Gosh, I’ve been finished with this fiber for a while, it just took me forever to get around to posting it!
The Grey Gotland fiber turned out wonderfully: it is dense and shiny with an interesting texture, almost silky. I like it very much. I could see spinning it more finely and knitting an elegant lace shawl out of it if I had more. Which I would definitely like, if anybody’s buying. Specifically, this fiber right here:
|From 2SistersStringWorks Etsy shop|
Must save pennies for Rhinebeck. Must save pennies for Rhinebeck. Must save. Pennies. Rhinebeck.

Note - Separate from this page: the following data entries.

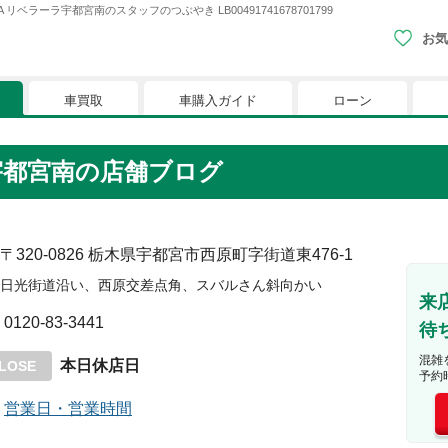
ラーラ宇都宮南のスタッフのつぶやき LB00491741678701799
お気
車買取
車購入ガイド
ローン
現在、お気に入りに登録されているおク
宇都宮南
の店舗ブログ
りに登録すると、あなただけのお気に入りのクルマリストでい
※「お気に入り」の登録を可能にするためにCookie機
〒320-0826
栃木県宇都宮市西原町字街道東476-1
日光街道沿い、西原交差点角、スバルさん斜向かい
来
0120-83-3441
待
混雑
本日休店日
LOSE
予約
営業日・営業時間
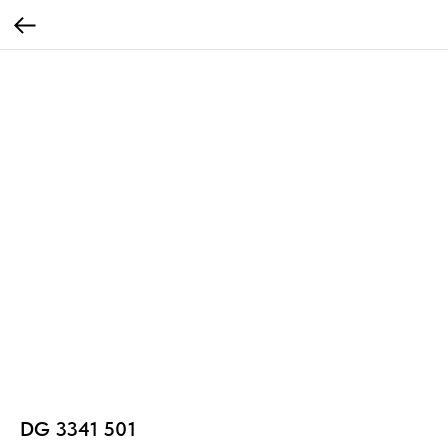
DG 3341 501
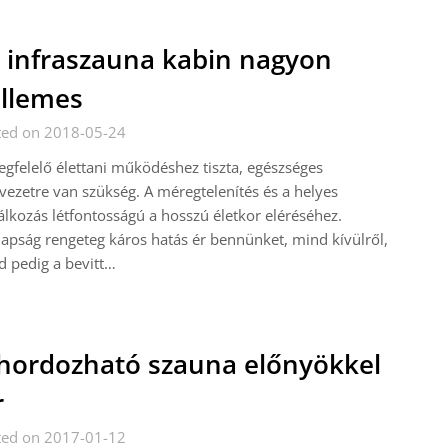
 infraszauna kabin nagyon
llemes
ted on 2018-05-24
gfelelő élettani működéshez tiszta, egészséges
vezetre van szükség. A méregtelenítés és a helyes
álkozás létfontosságú a hosszú életkor eléréséhez.
pság rengeteg káros hatás ér bennünket, mind kívülről,
 pedig a bevitt…
hordozható szauna előnyökkel
r
ted on 2017-01-12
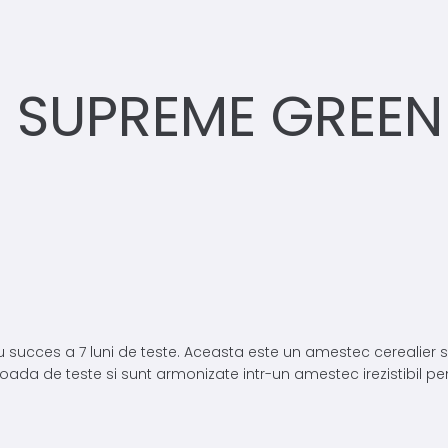
S SUPREME GREEN
u succes a 7 luni de teste. Aceasta este un amestec cerealier 
ioada de teste si sunt armonizate intr-un amestec irezistibil pe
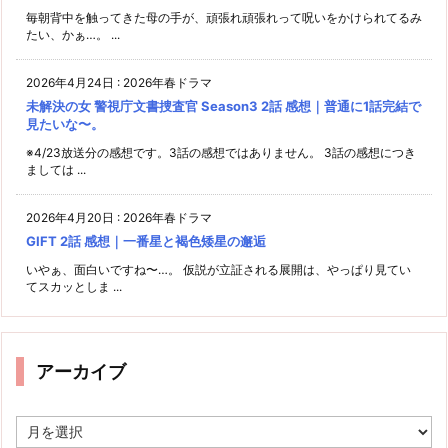
毎朝背中を触ってきた母の手が、頑張れ頑張れって呪いをかけられてるみ
たい、かぁ…。 ...
2026年4月24日
:
2026年春ドラマ
未解決の女 警視庁文書捜査官 Season3 2話 感想｜普通に1話完結で
見たいな〜。
※4/23放送分の感想です。3話の感想ではありません。 3話の感想につき
ましては ...
2026年4月20日
:
2026年春ドラマ
GIFT 2話 感想｜一番星と褐色矮星の邂逅
いやぁ、面白いですね〜…。 仮説が立証される展開は、やっぱり見てい
てスカッとしま ...
アーカイブ
ア
ー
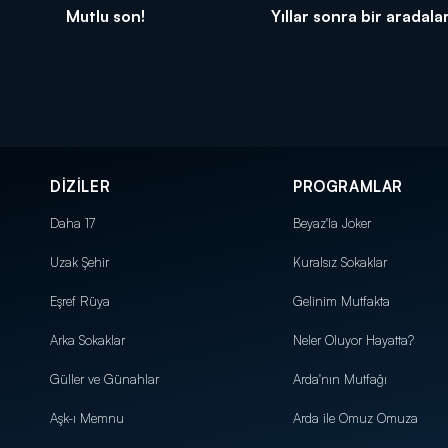
Mutlu son!
Yıllar sonra bir aradalar
DİZİLER
PROGRAMLAR
Daha 17
Beyaz'la Joker
Uzak Şehir
Kuralsız Sokaklar
Eşref Rüya
Gelinim Mutfakta
Arka Sokaklar
Neler Oluyor Hayatta?
Güller ve Günahlar
Arda'nın Mutfağı
Aşk-ı Memnu
Arda ile Omuz Omuza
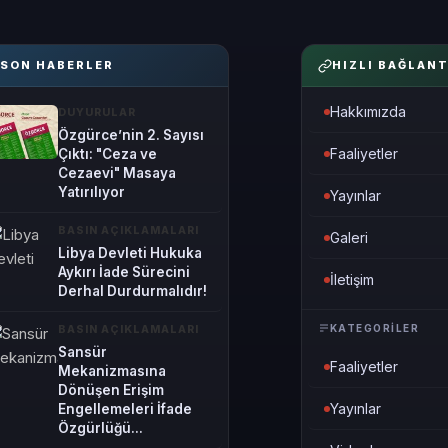
SON HABERLER
HIZLI BAĞLANT
Hakkımızda
DUYURULAR
Özgürce’nin 2. Sayısı
Faaliyetler
Çıktı: "Ceza ve
Cezaevi" Masaya
Yatırılıyor
Yayınlar
BASIN AÇIKLAMALARI
Galeri
Libya Devleti Hukuka
Aykırı İade Sürecini
İletişim
Derhal Durdurmalıdır!
KATEGORILER
BASIN AÇIKLAMALARI
Sansür
Faaliyetler
Mekanizmasına
Dönüşen Erişim
Yayınlar
Engellemeleri İfade
Özgürlüğü...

Moving on! Currently on the spindle is the famous, esteemed, irreplaceable Merino wool. (Fun fact: the Fiasco’s last name is spelled differently but sounds just like Merino. Coincidence…?)
|Photo from Wikipedia.|
The Merino family can be traced back to ewes from Spain and rams from the area that is now Morocco being crossbred during the 12th century. During the Middle Ages, Spain cornered the market on wool and outlawed the export of Merino sheep. Eventually the sheep did get around and came to the US in 1809. According to the Fleece and Fiber Sourcebook, the Merino family is so prized because the fleece is very dense due to the larger numbers of wool follicles in the skin and the wool is very fine, ranging anywhere from 11 to 26 microns. What I found interesting is that there are many varieties within the Merino family and not all Merino wool has the same properties. Also, some varieties were bred to have extra-wrinkly skin since more wrinkles = more surface area = more wool. Crazy, huh?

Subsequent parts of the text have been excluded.